The Sticky, the true story of the 16 million maple syrup heist on which the series is based

The Sticky, the true story of the 16 million maple syrup heist on which the series is based

In Canada, the largest theft in history occurred between 2011 and 2012, with a robbery that lasted months for a total loot of around 19 million Canadian dollars, the equivalent of 16 million euros today. The stolen goods were not diamonds, gold bars or cash, but something much more typically Canadian, maple syrup.

This theft is known as The Great Canadian Maple Syrup Heist. and is the basis of The Sticky – The Big Theft, an American-Canadian comedy series coming to Prime Video. So let’s see what the true story is behind the robbery that inspired the TV series.

The Great Canadian Maple Syrup Heist

Since the 1960s, Quebec maple syrup producers have been united in a federation that regulates the market. To do this, among other things, the Fédération des producteurs acéricoles du Québec, FPAQ for short, is responsible for maintaining a “strategic reserve”, a supply of maple syrup located in various warehouses in Quebec.

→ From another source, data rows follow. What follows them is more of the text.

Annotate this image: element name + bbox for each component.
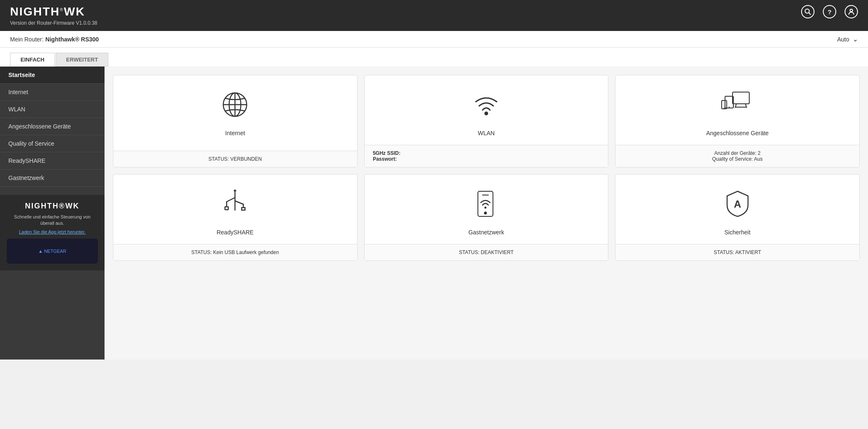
- promo-phone-image: ▲ NETGEAR: [7, 239, 98, 264]
- svg-point-0: [805, 9, 809, 13]
- card-sicherheit[interactable]: A Sicherheit STATUS: AKTIVIERT: [615, 174, 860, 261]
- tabs: EINFACH ERWEITERT: [10, 53, 858, 67]
- wifi-icon: [470, 88, 503, 121]
- cards-grid: Internet STATUS: VERBUNDEN WLAN: [113, 75, 860, 261]
- card-internet-footer: STATUS: VERBUNDEN: [113, 151, 357, 167]
- card-sicherheit-label: Sicherheit: [725, 229, 751, 236]
- sidebar-item-quality-of-service[interactable]: Quality of Service: [0, 135, 105, 152]
- sidebar-item-startseite[interactable]: Startseite: [0, 67, 105, 84]
- router-bar: Mein Router: Nighthawk® RS300 Auto ⌄: [0, 31, 868, 48]
- router-name: Mein Router: Nighthawk® RS300: [10, 36, 99, 43]
- user-icon[interactable]: [845, 5, 858, 18]
- logo: NIGHTH®WK: [10, 5, 85, 18]
- card-readyshare[interactable]: ReadySHARE STATUS: Kein USB Laufwerk gef…: [113, 174, 357, 261]
- svg-point-27: [485, 207, 487, 209]
- card-wlan-footer: 5GHz SSID:Passwort:: [365, 145, 608, 167]
- svg-rect-8: [733, 92, 749, 104]
- sidebar-item-readyshare[interactable]: ReadySHARE: [0, 152, 105, 170]
- sidebar-nav: Startseite Internet WLAN Angeschlossene …: [0, 67, 105, 187]
- help-icon[interactable]: ?: [823, 5, 836, 18]
- svg-point-26: [485, 212, 487, 214]
- card-sicherheit-footer: STATUS: AKTIVIERT: [615, 244, 859, 260]
- promo-text: Schnelle und einfache Steuerung von über…: [7, 214, 98, 227]
- promo-logo: NIGHTH®WK: [7, 202, 98, 211]
- card-wlan-label: WLAN: [478, 130, 495, 136]
- phone-wifi-icon: [470, 187, 503, 221]
- sidebar-item-angeschlossene-geraete[interactable]: Angeschlossene Geräte: [0, 118, 105, 135]
- usb-icon: [218, 187, 252, 221]
- card-wlan[interactable]: WLAN 5GHz SSID:Passwort:: [364, 75, 609, 167]
- header: NIGHTH®WK ? Version der Router-Firmware …: [0, 0, 868, 31]
- card-gastnetzwerk-label: Gastnetzwerk: [468, 229, 504, 236]
- router-dropdown[interactable]: Auto ⌄: [837, 35, 858, 43]
- sidebar: Startseite Internet WLAN Angeschlossene …: [0, 67, 105, 360]
- dropdown-value: Auto: [837, 36, 849, 43]
- card-angeschlossene-geraete[interactable]: Angeschlossene Geräte Anzahl der Geräte:…: [615, 75, 860, 167]
- router-label: Mein Router:: [10, 36, 43, 43]
- sidebar-item-internet[interactable]: Internet: [0, 84, 105, 101]
- svg-marker-23: [233, 189, 237, 191]
- card-devices-footer: Anzahl der Geräte: 2Quality of Service: …: [615, 145, 859, 167]
- sidebar-promo: NIGHTH®WK Schnelle und einfache Steuerun…: [0, 195, 105, 270]
- shield-icon: A: [721, 187, 754, 221]
- tab-einfach[interactable]: EINFACH: [10, 53, 55, 67]
- router-model: Nighthawk® RS300: [46, 36, 99, 43]
- card-devices-label: Angeschlossene Geräte: [706, 130, 768, 136]
- firmware-version: Version der Router-Firmware V1.0.0.38: [10, 20, 858, 28]
- content: Internet STATUS: VERBUNDEN WLAN: [105, 67, 868, 360]
- logo-trademark: ®: [60, 8, 64, 12]
- card-gastnetzwerk-footer: STATUS: DEAKTIVIERT: [365, 244, 608, 260]
- card-internet-label: Internet: [225, 130, 245, 136]
- svg-line-17: [227, 198, 235, 202]
- tabs-container: EINFACH ERWEITERT: [0, 48, 868, 67]
- sidebar-item-gastnetzwerk[interactable]: Gastnetzwerk: [0, 170, 105, 187]
- header-icons: ?: [801, 5, 858, 18]
- svg-rect-22: [242, 208, 245, 210]
- card-gastnetzwerk[interactable]: Gastnetzwerk STATUS: DEAKTIVIERT: [364, 174, 609, 261]
- help-label: ?: [827, 8, 831, 15]
- svg-line-10: [745, 104, 746, 107]
- svg-point-2: [850, 9, 853, 12]
- promo-link[interactable]: Laden Sie die App jetzt herunter.: [7, 229, 98, 234]
- sidebar-item-wlan[interactable]: WLAN: [0, 101, 105, 118]
- devices-icon: [721, 88, 754, 121]
- globe-icon: [218, 88, 252, 121]
- svg-line-9: [735, 104, 736, 107]
- main-layout: Startseite Internet WLAN Angeschlossene …: [0, 67, 868, 360]
- search-icon[interactable]: [801, 5, 814, 18]
- card-readyshare-footer: STATUS: Kein USB Laufwerk gefunden: [113, 244, 357, 260]
- svg-line-1: [809, 13, 811, 15]
- chevron-down-icon: ⌄: [853, 35, 858, 43]
- card-readyshare-label: ReadySHARE: [217, 229, 254, 236]
- svg-point-7: [485, 112, 488, 115]
- svg-rect-19: [225, 207, 228, 210]
- svg-text:A: A: [734, 198, 741, 210]
- tab-erweitert[interactable]: ERWEITERT: [56, 53, 108, 67]
- card-internet[interactable]: Internet STATUS: VERBUNDEN: [113, 75, 357, 167]
- svg-line-20: [235, 201, 243, 204]
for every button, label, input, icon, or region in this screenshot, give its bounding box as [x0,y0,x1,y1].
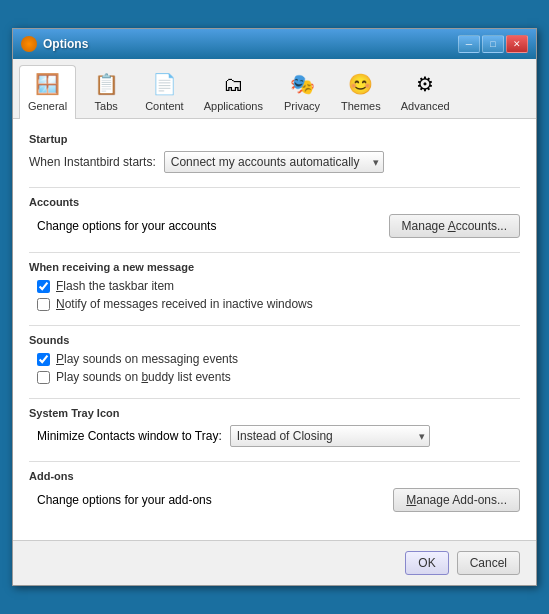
manage-addons-button[interactable]: Manage Add-ons... [393,488,520,512]
titlebar-buttons: ─ □ ✕ [458,35,528,53]
accounts-section: Accounts Change options for your account… [29,196,520,238]
accounts-row: Change options for your accounts Manage … [29,214,520,238]
when-starts-label: When Instantbird starts: [29,155,156,169]
titlebar-left: Options [21,36,88,52]
addons-section: Add-ons Change options for your add-ons … [29,470,520,512]
tab-general-label: General [28,100,67,112]
tab-themes-label: Themes [341,100,381,112]
tabs-bar: 🪟 General 📋 Tabs 📄 Content 🗂 Application… [13,59,536,119]
tab-advanced[interactable]: ⚙ Advanced [392,65,459,118]
startup-dropdown-wrapper: Connect my accounts automatically Show a… [164,151,384,173]
play-buddy-row: Play sounds on buddy list events [29,370,520,384]
tab-privacy-label: Privacy [284,100,320,112]
play-messaging-checkbox[interactable] [37,353,50,366]
advanced-icon: ⚙ [411,70,439,98]
tray-dropdown-wrapper: Instead of Closing Always Never [230,425,430,447]
play-messaging-text: Play sounds on messaging events [56,352,238,366]
tab-applications-label: Applications [204,100,263,112]
tab-content[interactable]: 📄 Content [136,65,193,118]
divider-3 [29,325,520,326]
divider-4 [29,398,520,399]
flash-label-text: Flash the taskbar item [56,279,174,293]
new-message-title: When receiving a new message [29,261,520,273]
notify-checkbox[interactable] [37,298,50,311]
divider-2 [29,252,520,253]
new-message-section: When receiving a new message Flash the t… [29,261,520,311]
system-tray-section: System Tray Icon Minimize Contacts windo… [29,407,520,447]
tray-row: Minimize Contacts window to Tray: Instea… [29,425,520,447]
startup-title: Startup [29,133,520,145]
flash-row: Flash the taskbar item [29,279,520,293]
options-window: Options ─ □ ✕ 🪟 General 📋 Tabs 📄 Content… [12,28,537,586]
accounts-change-label: Change options for your accounts [37,219,216,233]
manage-accounts-button[interactable]: Manage Accounts... [389,214,520,238]
tab-applications[interactable]: 🗂 Applications [195,65,272,118]
sounds-title: Sounds [29,334,520,346]
notify-label: Notify of messages received in inactive … [56,297,313,311]
notify-row: Notify of messages received in inactive … [29,297,520,311]
addons-title: Add-ons [29,470,520,482]
content-area: Startup When Instantbird starts: Connect… [13,119,536,541]
play-buddy-text: Play sounds on buddy list events [56,370,231,384]
ok-button[interactable]: OK [405,551,448,575]
content-icon: 📄 [150,70,178,98]
close-button[interactable]: ✕ [506,35,528,53]
privacy-icon: 🎭 [288,70,316,98]
system-tray-title: System Tray Icon [29,407,520,419]
sounds-section: Sounds Play sounds on messaging events P… [29,334,520,384]
footer: OK Cancel [13,541,536,585]
tray-dropdown[interactable]: Instead of Closing Always Never [230,425,430,447]
applications-icon: 🗂 [219,70,247,98]
notify-label-text: Notify of messages received in inactive … [56,297,313,311]
play-buddy-label: Play sounds on buddy list events [56,370,231,384]
tab-tabs-label: Tabs [95,100,118,112]
addons-change-label: Change options for your add-ons [37,493,212,507]
play-buddy-checkbox[interactable] [37,371,50,384]
tray-label: Minimize Contacts window to Tray: [37,429,222,443]
tab-tabs[interactable]: 📋 Tabs [78,65,134,118]
tab-privacy[interactable]: 🎭 Privacy [274,65,330,118]
tab-advanced-label: Advanced [401,100,450,112]
general-icon: 🪟 [34,70,62,98]
play-messaging-label: Play sounds on messaging events [56,352,238,366]
play-messaging-row: Play sounds on messaging events [29,352,520,366]
tab-general[interactable]: 🪟 General [19,65,76,119]
flash-checkbox[interactable] [37,280,50,293]
themes-icon: 😊 [347,70,375,98]
divider-5 [29,461,520,462]
tabs-icon: 📋 [92,70,120,98]
minimize-button[interactable]: ─ [458,35,480,53]
maximize-button[interactable]: □ [482,35,504,53]
tab-content-label: Content [145,100,184,112]
tab-themes[interactable]: 😊 Themes [332,65,390,118]
divider-1 [29,187,520,188]
app-icon [21,36,37,52]
accounts-title: Accounts [29,196,520,208]
flash-label: Flash the taskbar item [56,279,174,293]
titlebar: Options ─ □ ✕ [13,29,536,59]
window-title: Options [43,37,88,51]
startup-row: When Instantbird starts: Connect my acco… [29,151,520,173]
startup-section: Startup When Instantbird starts: Connect… [29,133,520,173]
startup-dropdown[interactable]: Connect my accounts automatically Show a… [164,151,384,173]
addons-row: Change options for your add-ons Manage A… [29,488,520,512]
cancel-button[interactable]: Cancel [457,551,520,575]
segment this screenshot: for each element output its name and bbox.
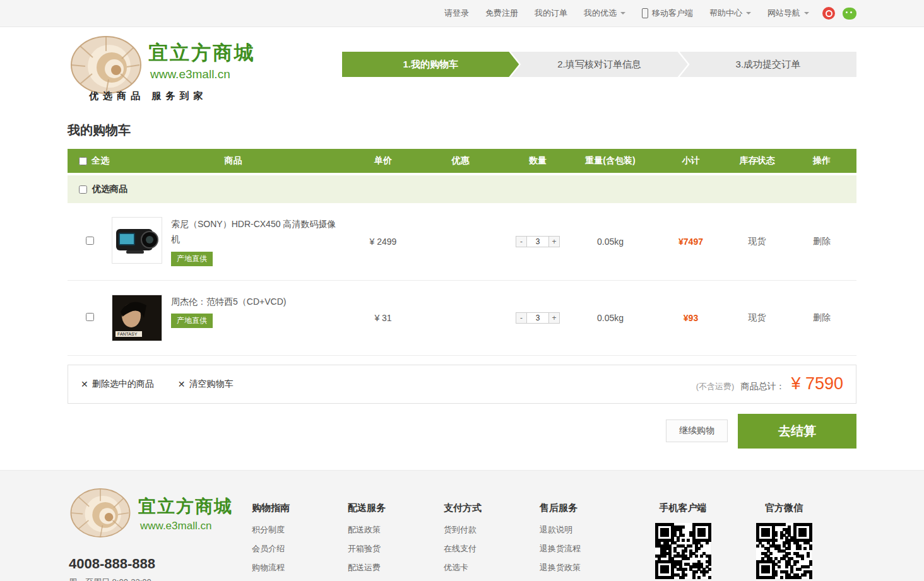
my-orders-link[interactable]: 我的订单 xyxy=(526,8,576,19)
quantity-stepper: - 3 + xyxy=(516,312,560,324)
select-all-label: 全选 xyxy=(92,155,109,167)
step-cart: 1.我的购物车 xyxy=(342,52,519,77)
direct-supply-badge: 产地直供 xyxy=(171,252,213,266)
col-weight: 重量(含包装) xyxy=(566,155,654,167)
unit-price: ¥ 2499 xyxy=(355,237,412,247)
item-subtotal: ¥93 xyxy=(654,313,727,323)
footer-link[interactable]: 退款说明 xyxy=(540,520,636,539)
col-product: 商品 xyxy=(112,155,355,167)
clear-cart-link[interactable]: ✕ 清空购物车 xyxy=(178,379,234,390)
col-price: 单价 xyxy=(355,155,412,167)
item-checkbox[interactable] xyxy=(86,237,94,245)
footer-link[interactable]: 退换货流程 xyxy=(540,539,636,558)
col-action: 操作 xyxy=(787,155,856,167)
footer-link[interactable]: 常见问题 xyxy=(252,577,348,581)
topbar: 请登录 免费注册 我的订单 我的优选 移动客户端 帮助中心 网站导航 xyxy=(0,0,924,27)
table-row: FANTASY 周杰伦：范特西5（CD+VCD) 产地直供 ¥ 31 - 3 +… xyxy=(68,281,856,356)
continue-shopping-button[interactable]: 继续购物 xyxy=(666,420,728,442)
item-subtotal: ¥7497 xyxy=(654,237,727,247)
stock-status: 现货 xyxy=(727,236,787,247)
camcorder-image xyxy=(112,218,162,263)
footer-link[interactable]: 购物流程 xyxy=(252,558,348,577)
footer-link[interactable]: 优选卡 xyxy=(444,558,540,577)
col-discount: 优惠 xyxy=(412,155,509,167)
footer-link[interactable]: 积分制度 xyxy=(252,520,348,539)
col-stock: 库存状态 xyxy=(727,155,787,167)
footer-link[interactable]: 退换货政策 xyxy=(540,558,636,577)
close-icon: ✕ xyxy=(81,379,88,389)
product-title[interactable]: 索尼（SONY）HDR-CX450 高清数码摄像机 xyxy=(171,219,336,244)
header: 宜立方商城 www.e3mall.cn 优选商品 服务到家 1.我的购物车 2.… xyxy=(0,27,924,110)
register-link[interactable]: 免费注册 xyxy=(477,8,526,19)
footer-link[interactable]: 配送范围 xyxy=(348,577,444,581)
footer-link[interactable]: 配送运费 xyxy=(348,558,444,577)
mobile-client-link[interactable]: 移动客户端 xyxy=(634,8,701,19)
delete-item-link[interactable]: 删除 xyxy=(813,312,831,322)
footer-link[interactable]: 隐私条款 xyxy=(540,577,636,581)
footer-col-shopping-guide: 购物指南 积分制度 会员介绍 购物流程 常见问题 xyxy=(252,502,348,581)
group-label: 优选商品 xyxy=(92,184,127,195)
footer-link[interactable]: 配送政策 xyxy=(348,520,444,539)
qr-code-wechat xyxy=(756,523,812,578)
footer-link[interactable]: 货到付款 xyxy=(444,520,540,539)
group-checkbox[interactable] xyxy=(79,185,87,194)
footer-link[interactable]: 开箱验货 xyxy=(348,539,444,558)
footer-col-delivery: 配送服务 配送政策 开箱验货 配送运费 配送范围 xyxy=(348,502,444,581)
footer-col-payment: 支付方式 货到付款 在线支付 优选卡 公司转账 xyxy=(444,502,540,581)
footer-link[interactable]: 会员介绍 xyxy=(252,539,348,558)
wechat-qr-block: 官方微信 xyxy=(746,502,822,578)
col-quantity: 数量 xyxy=(509,155,566,167)
delete-item-link[interactable]: 删除 xyxy=(813,236,831,246)
chevron-down-icon xyxy=(620,12,625,17)
select-all-checkbox[interactable] xyxy=(79,157,87,165)
mobile-phone-icon xyxy=(642,8,648,18)
footer-logo-title: 宜立方商城 xyxy=(138,495,233,519)
stock-status: 现货 xyxy=(727,312,787,324)
footer-link[interactable]: 公司转账 xyxy=(444,577,540,581)
login-link[interactable]: 请登录 xyxy=(436,8,477,19)
qty-value[interactable]: 3 xyxy=(526,236,549,247)
qty-minus-button[interactable]: - xyxy=(516,236,527,247)
chevron-down-icon xyxy=(746,12,751,17)
chevron-down-icon xyxy=(804,12,809,17)
site-logo[interactable]: 宜立方商城 www.e3mall.cn 优选商品 服务到家 xyxy=(68,35,307,107)
product-title[interactable]: 周杰伦：范特西5（CD+VCD) xyxy=(171,296,286,307)
cart-table: 全选 商品 单价 优惠 数量 重量(含包装) 小计 库存状态 操作 优选商品 xyxy=(68,149,856,356)
cart-summary-bar: ✕ 删除选中的商品 ✕ 清空购物车 (不含运费) 商品总计： ¥ 7590 xyxy=(68,365,856,404)
site-nav-menu[interactable]: 网站导航 xyxy=(759,8,817,19)
item-checkbox[interactable] xyxy=(86,313,94,321)
shop-group-row: 优选商品 xyxy=(68,175,856,203)
footer: 宜立方商城 www.e3mall.cn 4008-888-888 周一至周日 8… xyxy=(0,470,924,581)
qty-value[interactable]: 3 xyxy=(526,312,549,324)
footer-link[interactable]: 在线支付 xyxy=(444,539,540,558)
cart-actions: 继续购物 去结算 xyxy=(68,414,856,449)
qty-minus-button[interactable]: - xyxy=(516,312,527,324)
product-image[interactable] xyxy=(112,217,162,264)
help-center-menu[interactable]: 帮助中心 xyxy=(701,8,759,19)
quantity-stepper: - 3 + xyxy=(516,236,560,247)
step-confirm-order: 2.填写核对订单信息 xyxy=(511,52,687,77)
mobile-app-qr-block: 手机客户端 xyxy=(645,502,721,578)
nautilus-shell-logo-image xyxy=(69,487,132,539)
step-order-submitted: 3.成功提交订单 xyxy=(680,52,856,77)
main-content: 我的购物车 全选 商品 单价 优惠 数量 重量(含包装) 小计 库存状态 操作 … xyxy=(68,122,856,449)
weibo-icon[interactable] xyxy=(822,7,835,20)
total-value: ¥ 7590 xyxy=(791,374,843,394)
close-icon: ✕ xyxy=(178,379,186,389)
svg-text:FANTASY: FANTASY xyxy=(117,332,138,336)
table-row: 索尼（SONY）HDR-CX450 高清数码摄像机 产地直供 ¥ 2499 - … xyxy=(68,203,856,281)
footer-nav: 购物指南 积分制度 会员介绍 购物流程 常见问题 配送服务 配送政策 开箱验货 … xyxy=(252,502,636,581)
delete-selected-link[interactable]: ✕ 删除选中的商品 xyxy=(81,379,154,390)
page-title: 我的购物车 xyxy=(68,122,856,139)
checkout-steps: 1.我的购物车 2.填写核对订单信息 3.成功提交订单 xyxy=(342,52,856,77)
wechat-icon[interactable] xyxy=(843,8,856,20)
qty-plus-button[interactable]: + xyxy=(548,236,560,247)
product-image[interactable]: FANTASY xyxy=(112,295,162,341)
checkout-button[interactable]: 去结算 xyxy=(738,414,856,449)
my-picks-menu[interactable]: 我的优选 xyxy=(576,8,634,19)
album-cover-image: FANTASY xyxy=(112,295,162,341)
logo-title: 宜立方商城 xyxy=(148,40,256,66)
qty-plus-button[interactable]: + xyxy=(548,312,560,324)
direct-supply-badge: 产地直供 xyxy=(171,314,213,328)
shipping-note: (不含运费) xyxy=(696,381,735,392)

And it is precisely this stock that is the object of the great theft, carried out thanks to a “mole”, the husband of the owner of a warehouse. In practice, between the end of 2011 and the beginning of 2012, 9,571 barrels of maple syrup were stolen. At first the thieves stole the barrels from their place, took them to a laboratory to empty them of syrup and fill them with water and brought them back to where they were.

Subsequently the thieves became less cautious, counting on the fact that FPAQ inspected its reserves only once a year, and so they began to empty the barrels directly on site and leave them empty. So, when inspector Michel Gauvreau went to check that everything was in order in July 2012, he climbed onto a pile of barrels and fell because most of them were empty. Later, police found hundreds of full barrels at a New Brunswick exporter.

The sentences to the perpetrators of the theft

Five people were later arrested, tried and convicted for this theft. Sébastien Jutras, a truck driver involved in transporting the stolen syrup, was sentenced to 8 months in prison. Avik Caron, the mole husband of the warehouse owner, was sentenced to 5 years in prison plus a fine of 1.2 million Canadian dollars. Étienne St-Pierre, the New Brunswick dealer, was sentenced for possession to two years in prison minus one day and three years’ probation.

The same sentence as St-Pierre was received by Raymond Vallières, father of the gang leader Richard Vallières, who in 2017 was sentenced to 8 years in prison plus a fine of 9.4 million Canadian dollars or the extension of the prison sentence up to 14 years In 2016 the Quebec Court of Appeal ruled that the fine was excessive and reduced it to 1 million, but in 2022 the Supreme Court of Canada reinstated the original fine.